- _DIRECTIONS FOR THIS TASK_: All lines of the data shown below should be output exactly as they stand.

:: PROVIDED RECORDS ::

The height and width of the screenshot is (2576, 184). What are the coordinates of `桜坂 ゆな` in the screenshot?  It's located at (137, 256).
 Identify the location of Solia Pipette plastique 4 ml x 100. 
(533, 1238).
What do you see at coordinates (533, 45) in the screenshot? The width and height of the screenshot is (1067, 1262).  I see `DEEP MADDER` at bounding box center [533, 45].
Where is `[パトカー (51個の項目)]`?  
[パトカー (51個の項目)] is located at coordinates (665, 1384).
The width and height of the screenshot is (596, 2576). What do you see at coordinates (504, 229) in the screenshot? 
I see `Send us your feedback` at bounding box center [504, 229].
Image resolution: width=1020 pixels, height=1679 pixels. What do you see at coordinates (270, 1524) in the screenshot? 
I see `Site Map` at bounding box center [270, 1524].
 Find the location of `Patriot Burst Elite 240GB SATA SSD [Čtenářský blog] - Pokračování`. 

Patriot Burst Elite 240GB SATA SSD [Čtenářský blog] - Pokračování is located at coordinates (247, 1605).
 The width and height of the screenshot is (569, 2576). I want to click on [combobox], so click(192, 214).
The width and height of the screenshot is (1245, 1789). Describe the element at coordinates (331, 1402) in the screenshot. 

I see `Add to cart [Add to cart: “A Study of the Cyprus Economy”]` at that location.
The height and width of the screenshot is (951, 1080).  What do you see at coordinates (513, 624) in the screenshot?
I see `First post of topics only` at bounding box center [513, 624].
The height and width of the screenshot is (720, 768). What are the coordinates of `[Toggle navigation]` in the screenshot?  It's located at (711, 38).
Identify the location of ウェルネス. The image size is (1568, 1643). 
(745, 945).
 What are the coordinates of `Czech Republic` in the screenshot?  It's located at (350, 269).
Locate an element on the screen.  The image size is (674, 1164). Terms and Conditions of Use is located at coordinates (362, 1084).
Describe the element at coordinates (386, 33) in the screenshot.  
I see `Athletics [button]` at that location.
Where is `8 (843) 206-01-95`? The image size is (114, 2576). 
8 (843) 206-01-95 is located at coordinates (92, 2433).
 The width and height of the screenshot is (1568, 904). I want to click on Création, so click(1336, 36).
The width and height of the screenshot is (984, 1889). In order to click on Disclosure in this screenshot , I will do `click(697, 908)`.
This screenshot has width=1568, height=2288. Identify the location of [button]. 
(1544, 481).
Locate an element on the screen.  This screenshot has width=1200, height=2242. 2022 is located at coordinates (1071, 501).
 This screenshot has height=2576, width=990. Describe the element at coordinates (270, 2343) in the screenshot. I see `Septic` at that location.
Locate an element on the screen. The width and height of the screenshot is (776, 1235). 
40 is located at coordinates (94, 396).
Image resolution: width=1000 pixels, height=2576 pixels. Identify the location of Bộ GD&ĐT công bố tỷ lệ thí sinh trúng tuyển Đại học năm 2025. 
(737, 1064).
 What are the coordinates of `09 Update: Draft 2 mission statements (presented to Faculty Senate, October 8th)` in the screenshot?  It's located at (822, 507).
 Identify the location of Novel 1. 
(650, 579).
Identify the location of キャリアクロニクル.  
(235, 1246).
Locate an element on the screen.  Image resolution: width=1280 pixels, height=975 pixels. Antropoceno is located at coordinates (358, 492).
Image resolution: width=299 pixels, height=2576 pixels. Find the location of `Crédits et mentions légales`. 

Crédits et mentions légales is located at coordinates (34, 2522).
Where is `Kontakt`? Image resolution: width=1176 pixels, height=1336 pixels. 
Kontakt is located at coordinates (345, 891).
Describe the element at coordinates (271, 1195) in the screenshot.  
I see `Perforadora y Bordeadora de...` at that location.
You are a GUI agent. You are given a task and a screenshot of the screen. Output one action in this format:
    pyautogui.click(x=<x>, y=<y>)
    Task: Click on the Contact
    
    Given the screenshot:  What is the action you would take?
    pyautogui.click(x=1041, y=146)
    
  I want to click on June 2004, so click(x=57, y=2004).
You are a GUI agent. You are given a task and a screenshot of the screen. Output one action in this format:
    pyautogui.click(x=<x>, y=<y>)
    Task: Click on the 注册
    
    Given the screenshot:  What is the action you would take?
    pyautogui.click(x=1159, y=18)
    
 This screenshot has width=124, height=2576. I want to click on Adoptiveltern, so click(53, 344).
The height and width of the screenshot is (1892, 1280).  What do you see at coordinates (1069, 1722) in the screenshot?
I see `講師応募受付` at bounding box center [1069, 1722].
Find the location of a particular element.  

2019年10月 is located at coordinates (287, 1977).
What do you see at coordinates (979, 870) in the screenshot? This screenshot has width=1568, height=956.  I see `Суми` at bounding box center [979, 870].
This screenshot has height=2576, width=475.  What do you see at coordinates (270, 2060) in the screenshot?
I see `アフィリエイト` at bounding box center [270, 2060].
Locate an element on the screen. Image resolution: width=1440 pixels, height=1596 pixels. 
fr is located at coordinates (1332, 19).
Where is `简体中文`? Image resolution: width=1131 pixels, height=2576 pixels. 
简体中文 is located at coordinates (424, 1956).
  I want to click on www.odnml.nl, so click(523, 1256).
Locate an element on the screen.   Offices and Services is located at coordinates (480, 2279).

:::

- _SOLUTION FOR THIS PROBLEM_:
The height and width of the screenshot is (2576, 184). What are the coordinates of `桜坂 ゆな` in the screenshot?  It's located at (137, 256).
 Identify the location of Solia Pipette plastique 4 ml x 100. 
(533, 1238).
What do you see at coordinates (533, 45) in the screenshot? The width and height of the screenshot is (1067, 1262).  I see `DEEP MADDER` at bounding box center [533, 45].
Where is `[パトカー (51個の項目)]`?  
[パトカー (51個の項目)] is located at coordinates (665, 1384).
The width and height of the screenshot is (596, 2576). What do you see at coordinates (504, 229) in the screenshot? 
I see `Send us your feedback` at bounding box center [504, 229].
Image resolution: width=1020 pixels, height=1679 pixels. What do you see at coordinates (270, 1524) in the screenshot? 
I see `Site Map` at bounding box center [270, 1524].
 Find the location of `Patriot Burst Elite 240GB SATA SSD [Čtenářský blog] - Pokračování`. 

Patriot Burst Elite 240GB SATA SSD [Čtenářský blog] - Pokračování is located at coordinates (247, 1605).
 The width and height of the screenshot is (569, 2576). I want to click on [combobox], so click(192, 214).
The width and height of the screenshot is (1245, 1789). Describe the element at coordinates (331, 1402) in the screenshot. 

I see `Add to cart [Add to cart: “A Study of the Cyprus Economy”]` at that location.
The height and width of the screenshot is (951, 1080).  What do you see at coordinates (513, 624) in the screenshot?
I see `First post of topics only` at bounding box center [513, 624].
The height and width of the screenshot is (720, 768). What are the coordinates of `[Toggle navigation]` in the screenshot?  It's located at (711, 38).
Identify the location of ウェルネス. The image size is (1568, 1643). 
(745, 945).
 What are the coordinates of `Czech Republic` in the screenshot?  It's located at (350, 269).
Locate an element on the screen.  The image size is (674, 1164). Terms and Conditions of Use is located at coordinates (362, 1084).
Describe the element at coordinates (386, 33) in the screenshot.  
I see `Athletics [button]` at that location.
Where is `8 (843) 206-01-95`? The image size is (114, 2576). 
8 (843) 206-01-95 is located at coordinates (92, 2433).
 The width and height of the screenshot is (1568, 904). I want to click on Création, so click(1336, 36).
The width and height of the screenshot is (984, 1889). In order to click on Disclosure in this screenshot , I will do `click(697, 908)`.
This screenshot has width=1568, height=2288. Identify the location of [button]. 
(1544, 481).
Locate an element on the screen.  This screenshot has width=1200, height=2242. 2022 is located at coordinates (1071, 501).
 This screenshot has height=2576, width=990. Describe the element at coordinates (270, 2343) in the screenshot. I see `Septic` at that location.
Locate an element on the screen. The width and height of the screenshot is (776, 1235). 
40 is located at coordinates (94, 396).
Image resolution: width=1000 pixels, height=2576 pixels. Identify the location of Bộ GD&ĐT công bố tỷ lệ thí sinh trúng tuyển Đại học năm 2025. 
(737, 1064).
 What are the coordinates of `09 Update: Draft 2 mission statements (presented to Faculty Senate, October 8th)` in the screenshot?  It's located at (822, 507).
 Identify the location of Novel 1. 
(650, 579).
Identify the location of キャリアクロニクル.  
(235, 1246).
Locate an element on the screen.  Image resolution: width=1280 pixels, height=975 pixels. Antropoceno is located at coordinates (358, 492).
Image resolution: width=299 pixels, height=2576 pixels. Find the location of `Crédits et mentions légales`. 

Crédits et mentions légales is located at coordinates (34, 2522).
Where is `Kontakt`? Image resolution: width=1176 pixels, height=1336 pixels. 
Kontakt is located at coordinates (345, 891).
Describe the element at coordinates (271, 1195) in the screenshot.  
I see `Perforadora y Bordeadora de...` at that location.
You are a GUI agent. You are given a task and a screenshot of the screen. Output one action in this format:
    pyautogui.click(x=<x>, y=<y>)
    Task: Click on the Contact
    
    Given the screenshot:  What is the action you would take?
    pyautogui.click(x=1041, y=146)
    
  I want to click on June 2004, so click(x=57, y=2004).
You are a GUI agent. You are given a task and a screenshot of the screen. Output one action in this format:
    pyautogui.click(x=<x>, y=<y>)
    Task: Click on the 注册
    
    Given the screenshot:  What is the action you would take?
    pyautogui.click(x=1159, y=18)
    
 This screenshot has width=124, height=2576. I want to click on Adoptiveltern, so click(53, 344).
The height and width of the screenshot is (1892, 1280).  What do you see at coordinates (1069, 1722) in the screenshot?
I see `講師応募受付` at bounding box center [1069, 1722].
Find the location of a particular element.  

2019年10月 is located at coordinates (287, 1977).
What do you see at coordinates (979, 870) in the screenshot? This screenshot has width=1568, height=956.  I see `Суми` at bounding box center [979, 870].
This screenshot has height=2576, width=475.  What do you see at coordinates (270, 2060) in the screenshot?
I see `アフィリエイト` at bounding box center [270, 2060].
Locate an element on the screen. Image resolution: width=1440 pixels, height=1596 pixels. 
fr is located at coordinates (1332, 19).
Where is `简体中文`? Image resolution: width=1131 pixels, height=2576 pixels. 
简体中文 is located at coordinates (424, 1956).
  I want to click on www.odnml.nl, so click(523, 1256).
Locate an element on the screen.   Offices and Services is located at coordinates (480, 2279).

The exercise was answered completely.